Eva en août (Film Espagne 2020)

Voilà un film tourné au mois d’août à Madrid (que je viens de voir, avec la pleine chaleur d’août sur Paris, c’était de circonstance !)  et qui m’a totalement réconfortée sur la possibilité de voir encore, à notre époque, des films d’auteurs, c’est-à-dire des films intelligents, profonds, fins, sensibles et qui ont un attrait magnétique.

Eva est seule, elle s’est certainement séparée d’un ancien amour quelques temps auparavant, elle ne semble pas avoir d’attaches très proches, très vivantes. Aussi elle décide, alors que tous les madrilènes délaissent leur capitale surchauffée, elle décide de rester à Madrid au plein cœur du mois d’août, dans un appartement qui lui est prêté et dont le propriétaire qui dit lui-même que le seul défaut de cet appart, c’est la chaleur.

Du 1er au 15 août, c’est le mois de Marie (dans la religion catholique, il y a plusieurs mois de Marie dans l’année mais le mois d’Août est spécifique parce qu’il célèbre l’Assomption, le 15 août). A Madrid, durant cette période, on fête traditionnellement des saints comme Saint Cayetano, San Lorenzo (la nuit des étoiles filantes) et la Vierge Paloma.

Eva erre dans la ville, elle va de rencontre en rencontre, une vieille copine un peu délaissée depuis qu’elle a un bébé, un ami de longue date, mais aussi une voisine, une chanteuse, des filles rencontrées au cinéma, des hommes qui dansent en boite.

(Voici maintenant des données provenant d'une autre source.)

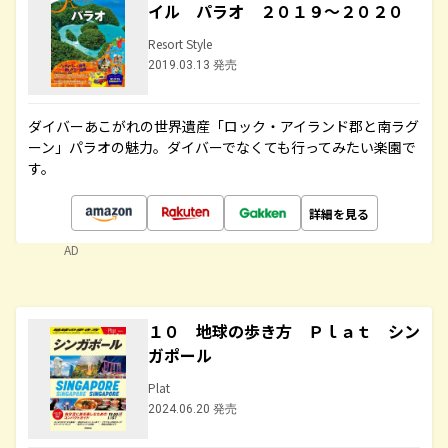
イル パラオ ２０１９～２０２０
Resort Style
2019.03.13 発売
ダイバーあこがれの世界遺産「ロック・アイランド郡と南ラグ
ーン」パラオの魅力。ダイバーでなくても行ってみたい楽園で
す。
詳細を見る
AD
１０ 地球の歩き方 Ｐｌａｔ シン
ガポール
Plat
2024.06.20 発売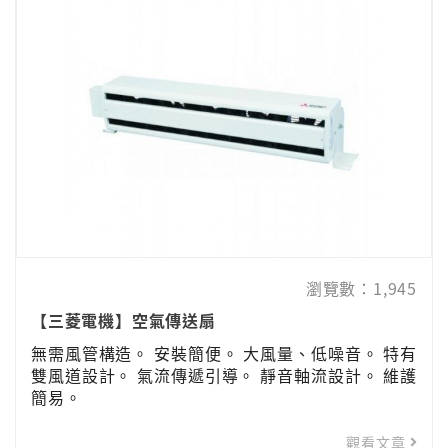
瀏覽數：1,945
【三菱電機】空氣傳送扇
無需風管構造。 安裝簡便。 大風量、低噪音。 特有
雙風道設計。 氣流傳遞引導。 靜音軸流設計。 維護
簡易。
觀看文章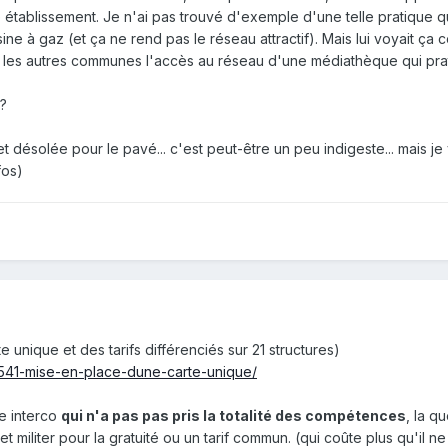
 établissement. Je n'ai pas trouvé d'exemple d'une telle pratique qu
ine à gaz (et ça ne rend pas le réseau attractif). Mais lui voyait ça
les autres communes l'accès au réseau d'une médiathèque qui prat
 ?
 désolée pour le pavé... c'est peut-être un peu indigeste... mais je 
fos)
 unique et des tarifs différenciés sur 21 structures)
/3541-mise-en-place-dune-carte-unique/
ne interco
qui n'a pas pas pris la total ité des compé ten c e s
, la q
 et militer pour la gratuité ou un tarif commun. (qui coûte plus qu'il n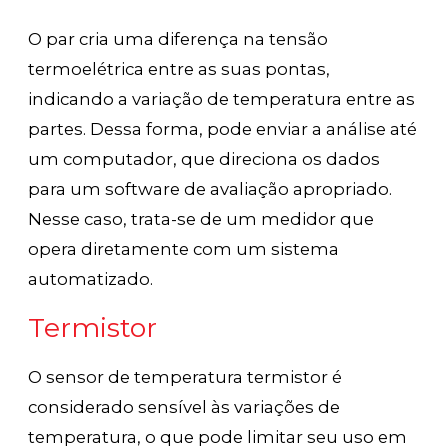
O par cria uma diferença na tensão
termoelétrica entre as suas pontas,
indicando a variação de temperatura entre as
partes. Dessa forma, pode enviar a análise até
um computador, que direciona os dados
para um software de avaliação apropriado.
Nesse caso, trata-se de um medidor que
opera diretamente com um sistema
automatizado.
Termistor
O sensor de temperatura termistor é
considerado sensível às variações de
temperatura, o que pode limitar seu uso em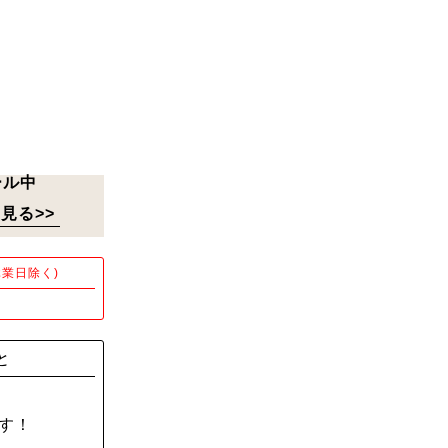
ール中
見る>>
業日除く)
！
と
す！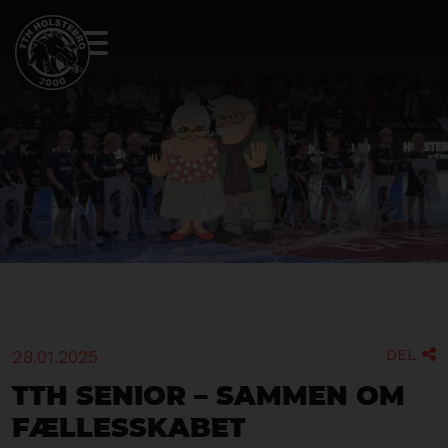
DEL
28.01.2025

TTH Senior – Sammen om
fællesskabet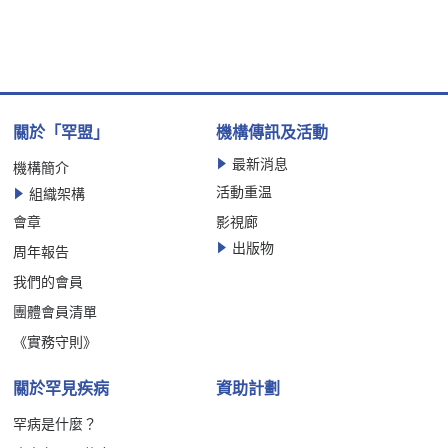
關於「罕盟」
機構傳訊及活動
最新消息
機構簡介
活動重温
組織架構
會章
影視廊
出版物
周年報告
我們的會員
團體會員清單
《實務守則》
關於罕見疾病
資助計劃
罕病是什麼？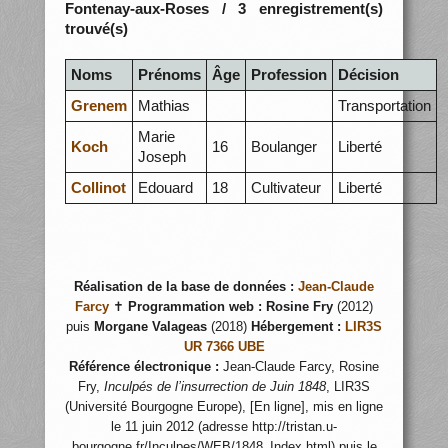
Fontenay-aux-Roses / 3 enregistrement(s)
trouvé(s)
Noms
Prénoms
Âge
Profession
Décision
Grenem
Mathias
Transportation
Marie
Koch
16
Boulanger
Liberté
Joseph
Collinot
Edouard
18
Cultivateur
Liberté
Réalisation de la base de données :
Jean-Claude
Farcy
✝
Programmation web :
Rosine Fry
(2012)
puis
Morgane Valageas
(2018)
Hébergement :
LIR3S
UR 7366 UBE
Référence électronique :
Jean-Claude Farcy, Rosine
Fry,
Inculpés de l’insurrection de Juin 1848
, LIR3S
(Université Bourgogne Europe), [En ligne], mis en ligne
le 11 juin 2012 (adresse http://tristan.u-
bourgogne.fr/Inculpes/WEB/1848_Index.html) puis le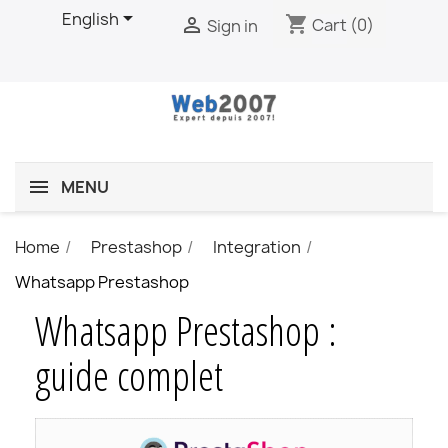

English
shopping_cart

Cart
(0)
Sign in
MENU
Home
Prestashop
Integration
Whatsapp Prestashop
Whatsapp Prestashop :
guide complet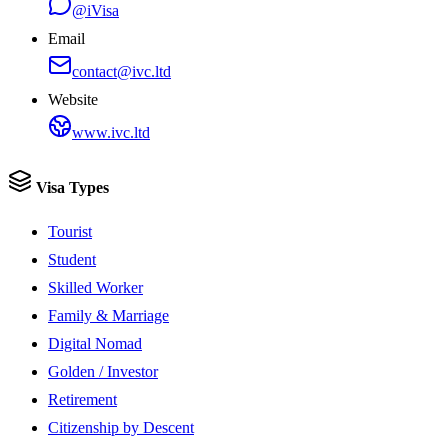
@iVisa
Email
contact@ivc.ltd
Website
www.ivc.ltd
Visa Types
Tourist
Student
Skilled Worker
Family & Marriage
Digital Nomad
Golden / Investor
Retirement
Citizenship by Descent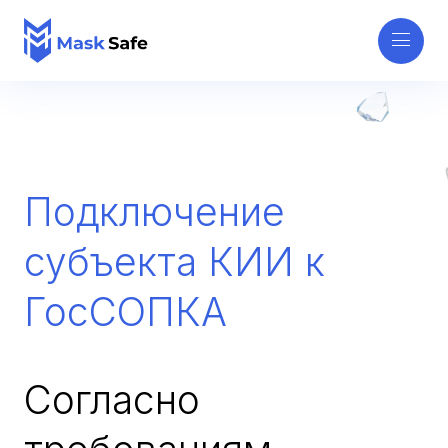
Подключение
субъекта КИИ к
ГосСОПКА
Согласно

Et j’en viens à ce qui m’a le plus fascinée dans ce film :

  • Il s’agit d’un film résolument "vu" par une femme, d’ailleurs l’actrice principale a coopéré au scénario. Mais film "vu par une femme" ne signifie pas film sentimental ou mièvre, pas du tout. C’est un film sensible, pudique, un film qui raconte la vie ordinaire d'une jeune femme d’un point de vue particulier : celui d’une femme forte, combative, combattante, vulnérable, exigeante, sociable, soucieuse des autres et d’elle-même.
  • Le scénariste nous donne les clefs dès le début : le propriétaire qui prête son appartement est un passionné de cinéma et de philosophie et bien sûr, quand on accole ces deux mots, on pense à Stanley Cavell, LE philosophe du cinéma (décédé en 2019). Le réalisateur y pense aussi et tout le film fait référence à la philosophie de Stanley CAVELL : les figures du remariage dans le cinéma (le passé et le retour du passé), les rappels au scepticisme (rien n’est tout à fait vrai ou tout à fait faux), au perfectionnisme moral (l’héroïne cherche les voies de l’amélioration intérieure et ce, par beaucoup de voies différentes), la performativité du langage (le langage ne peut être étudié sans situation de communication) etc…C’est presque une démonstration des théories de CAVELL, si particulières quand elles sont appliquées au cinéma, j’adore, j’ai adoré !

Je pense que je viens de perdre mon lecteur avec les références à la philosophie de CAVELL, alors je reviens vite le rassurer. Rien de pédant, de prétentieux ou d’abscons dans ce film, on peut parfaitement le voir au premier degré. Dans ce cas, il s’agit des aventures du jeune femme en plein mois d’août à Madrid : il fait une chaleur de plomb et les personnages se rencontrent parfois très tard dans la nuit, seul moment où on peut respirer dans cette ville du Sud.

J’oublie de mentionner une référence assez nette avec un film poétique et mélancolique de Rohmer « Le Rayon Vert ». Le Rayon Vert racontait justement l’histoire d’une jeune femme contrainte de rester seule pendant les vacances (son projet de voyage étant tombé à l’eau). « Le Rayon Vert » est une allusion à un phénomène optique et atmosphérique : le tout dernier rayon du soleil prend l'aspect d'un éclair vert, très fugace, qui apparait par temps clair au bord de l'océan. Pour l’observateur du phénomène, voir le rayon vert rendrait possible de « lire dans ses propres sentiments, et dans les sentiments des autres ».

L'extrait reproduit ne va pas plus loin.